In deze zaak heeft de rechtbank Gelderland op 3 december 2020 uitspraak gedaan in een ontnemingsprocedure tegen een veroordeelde, geboren in 1980. De officier van justitie vorderde dat de rechtbank het bedrag vaststelt van het wederrechtelijk verkregen voordeel, dat door de officier is geschat op € 98.880. De procedure begon op 28 mei 2020, waarna het onderzoek ter terechtzitting op 5 november 2020 is behandeld. De veroordeelde was aanwezig, bijgestaan door zijn raadsvrouw, mr. L.S. ter Haar. De officier van justitie, mr. L. Grooters, heeft tijdens de zitting volhard in zijn vordering.
De rechtbank heeft vastgesteld dat de veroordeelde samen met een medeverdachte € 98.880 heeft weggenomen bij een bank. De verdediging heeft betoogd dat de vordering moet worden afgewezen, omdat vrijspraak is bepleit voor het ten laste gelegde feit. De rechtbank heeft echter geoordeeld dat er voldoende bewijs is dat de veroordeelde wederrechtelijk voordeel heeft genoten, gebaseerd op een eerder vonnis waarin hij is veroordeeld voor het witwassen van € 15.480,13. De rechtbank heeft vastgesteld dat het contant uitgegeven geldbedrag van € 15.480,13 afkomstig is van misdrijf, en dat er geen verifieerbare verklaring is voor dit bedrag.

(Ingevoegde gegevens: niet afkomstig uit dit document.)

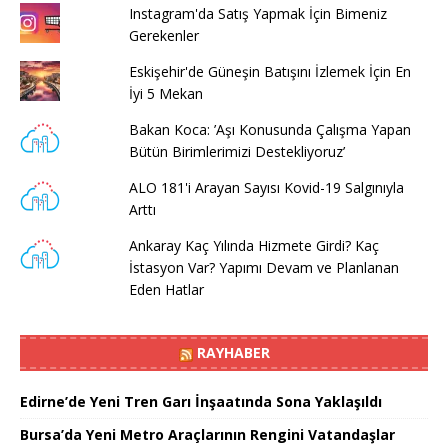
Instagram'da Satış Yapmak İçin Bimeniz
Gerekenler
Eskişehir'de Güneşin Batışını İzlemek İçin En
İyi 5 Mekan
Bakan Koca: ’Aşı Konusunda Çalışma Yapan
Bütün Birimlerimizi Destekliyoruz’
ALO 181'i Arayan Sayısı Kovid-19 Salgınıyla
Arttı
Ankaray Kaç Yılında Hizmete Girdi? Kaç
İstasyon Var? Yapımı Devam ve Planlanan
Eden Hatlar
RAYHABER
Edirne’de Yeni Tren Garı İnşaatında Sona Yaklaşıldı
Bursa’da Yeni Metro Araçlarının Rengini Vatandaşlar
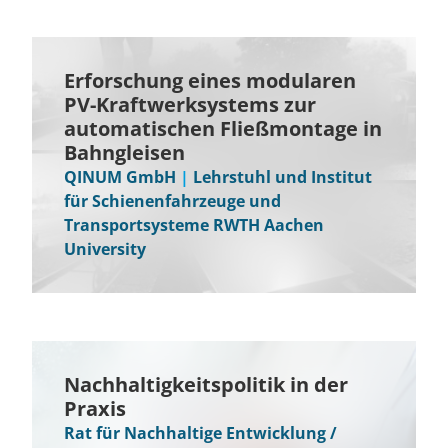
Erforschung eines modularen
PV-Kraftwerksystems zur
automatischen Fließmontage in
Bahngleisen
QINUM GmbH
|
Lehrstuhl und Institut
für Schienenfahrzeuge und
Transportsysteme RWTH Aachen
University
Nachhaltigkeitspolitik in der
Praxis
Rat für Nachhaltige Entwicklung /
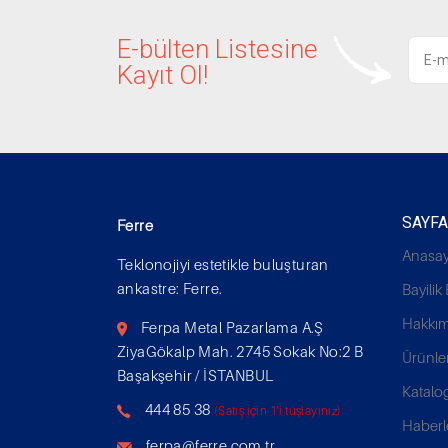
E-bülten Listesine
Kayıt Ol!
SAYF
Ferre
Anasay
Teklonojiyi estetikle buluşturan
ankastre: Ferre.
Bayili
Hakkım
Ferpa Metal Pazarlama A.Ş
ZiyaGökalp Mah. 2745 Sokak No:2 B
Ürünle
Başakşehir / İSTANBUL
Katalo
444 85 38
(Satış için 1'i tuşlayınız)
Haberl
ferpa@ferre.com.tr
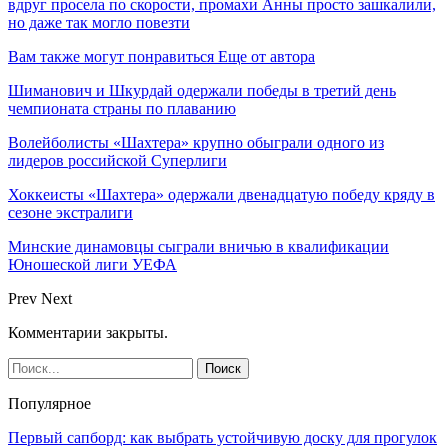
вдруг просела по скорости, промахи Анны просто зашкалили,
но даже так могло повезти
Вам также могут понравиться
Еще от автора
Шиманович и Шкурдай одержали победы в третий день
чемпионата страны по плаванию
Волейболисты «Шахтера» крупно обыграли одного из
лидеров российской Суперлиги
Хоккеисты «Шахтера» одержали двенадцатую победу кряду в
сезоне экстралиги
Минские динамовцы сыграли вничью в квалификации
Юношеской лиги УЕФА
Prev
Next
Комментарии закрыты.
Популярное
Первый сапборд: как выбрать устойчивую доску для прогулок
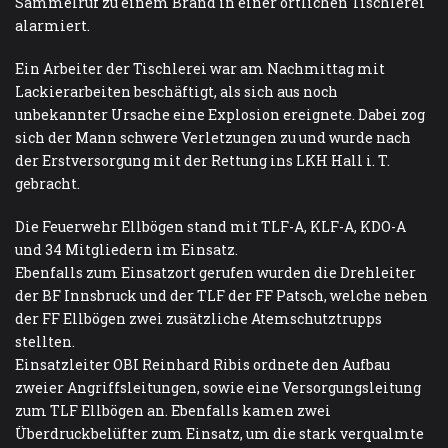
Sammelruf zu einem Brand in einer örtlichen Tischlerei
alarmiert.
Ein Arbeiter der Tischlerei war am Nachmittag mit
Lackierarbeiten beschäftigt, als sich aus noch
unbekannter Ursache eine Explosion ereignete. Dabei zog
sich der Mann schwere Verletzungen zu und wurde nach
der Erstversorgung mit der Rettung ins LKH Hall i. T.
gebracht.
Die Feuerwehr Ellbögen stand mit TLF-A, KLF-A, KDO-A
und 34 Mitgliedern im Einsatz.
Ebenfalls zum Einsatzort gerufen wurden die Drehleiter
der BF Innsbruck und der TLF der FF Patsch, welche neben
der FF Ellbögen zwei zusätzliche Atemschutztrupps
stellten.
Einsatzleiter OBI Reinhard Ribis ordnete den Aufbau
zweier Angriffsleitungen, sowie eine Versorgungsleitung
zum TLF Ellbögen an. Ebenfalls kamen zwei
Überdruckbelüfter zum Einsatz, um die stark verqualmte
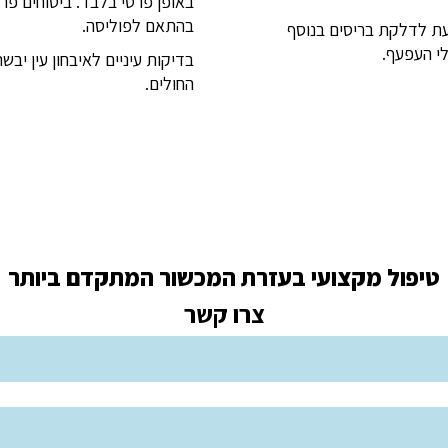
באופן פרטי בלבד. ביטוחים פרט
בהתאם לפוליסה.
יעת לדלקת בריסים בנוסף
לי העפעף.
בדיקות עיניים לאיבחון עין יב
החולים.
טיפול מקצועי בעזרת המכשור המתקדם ביותר
צרו קשר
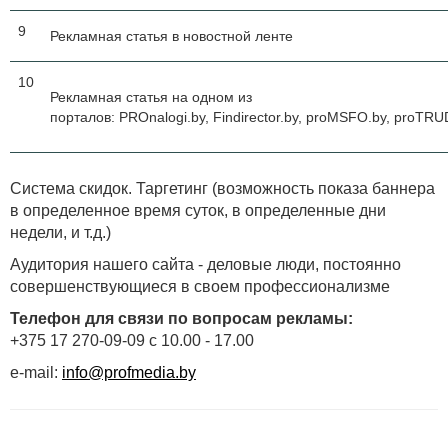
9
Рекламная статья в новостной ленте
10
Рекламная статья на одном из
порталов: PROnalogi.by, Findirector.by, proMSFO.by, proTRU
Система скидок. Таргетинг (возможность показа баннера
в определенное время суток, в определенные дни
недели, и т.д.)
Аудитория нашего сайта - деловые люди, постоянно
совершенствующиеся в своем профессионализме
Телефон для связи по вопросам рекламы:
+375 17 270-09-09 c 10.00 - 17.00
e-mail:
info@profmedia.by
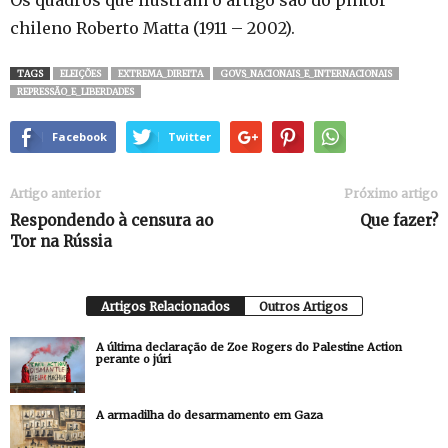
Os quadros que ilustram o artigo são do pintor
chileno Roberto Matta (1911 – 2002).
TAGS
ELEIÇÕES
EXTREMA_DIREITA
GOVS_NACIONAIS_E_INTERNACIONAIS
REPRESSÃO_E_LIBERDADES
Facebook
Twitter
Artigo anterior
Próximo artigo
Respondendo à censura ao
Que fazer?
Tor na Rússia
Artigos Relacionados
Outros Artigos
A última declaração de Zoe Rogers do Palestine Action
perante o júri
A armadilha do desarmamento em Gaza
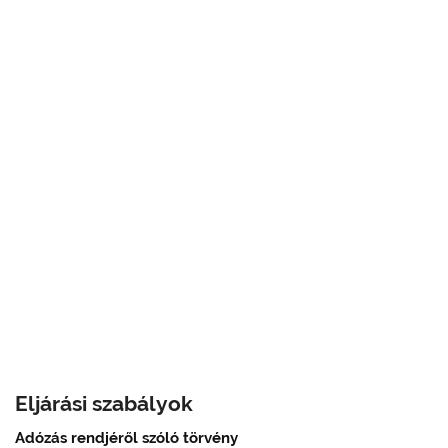
Eljárási szabályok
Adózás rendjéről szóló törvény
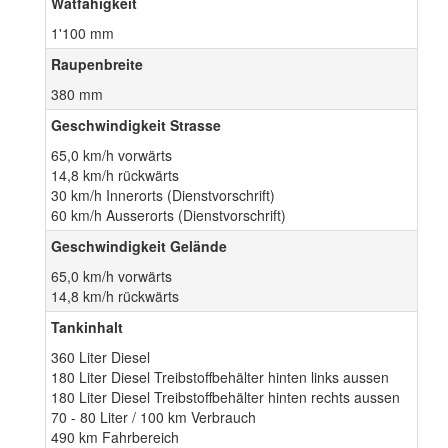
Watfähigkeit
1'100 mm
Raupenbreite
380 mm
Geschwindigkeit Strasse
65,0 km/h vorwärts
14,8 km/h rückwärts
30 km/h Innerorts (Dienstvorschrift)
60 km/h Ausserorts (Dienstvorschrift)
Geschwindigkeit Gelände
65,0 km/h vorwärts
14,8 km/h rückwärts
Tankinhalt
360 Liter Diesel
180 Liter Diesel Treibstoffbehälter hinten links aussen
180 Liter Diesel Treibstoffbehälter hinten rechts aussen
70 - 80 Liter / 100 km Verbrauch
490 km Fahrbereich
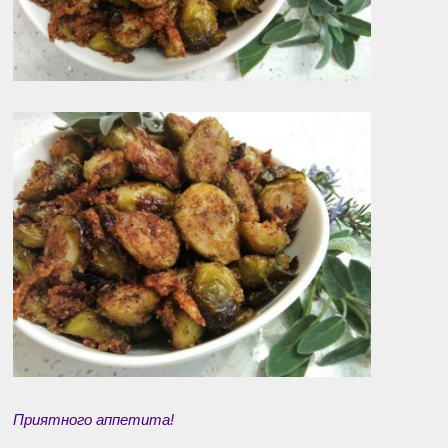
Приятного аппетита!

De rechtbank heeft de vordering van de officier van justitie toegewezen en de veroordeelde veroordeeld tot betaling van het wederrechtelijk verkregen voordeel aan de Staat. De beslissing is gegrond op artikel 36e van het Wetboek van Strafrecht, en de rechtbank heeft de duur van de gijzeling vastgesteld op maximaal 309 dagen. De uitspraak is gedaan door een meervoudige kamer, bestaande uit drie rechters, en is openbaar uitgesproken.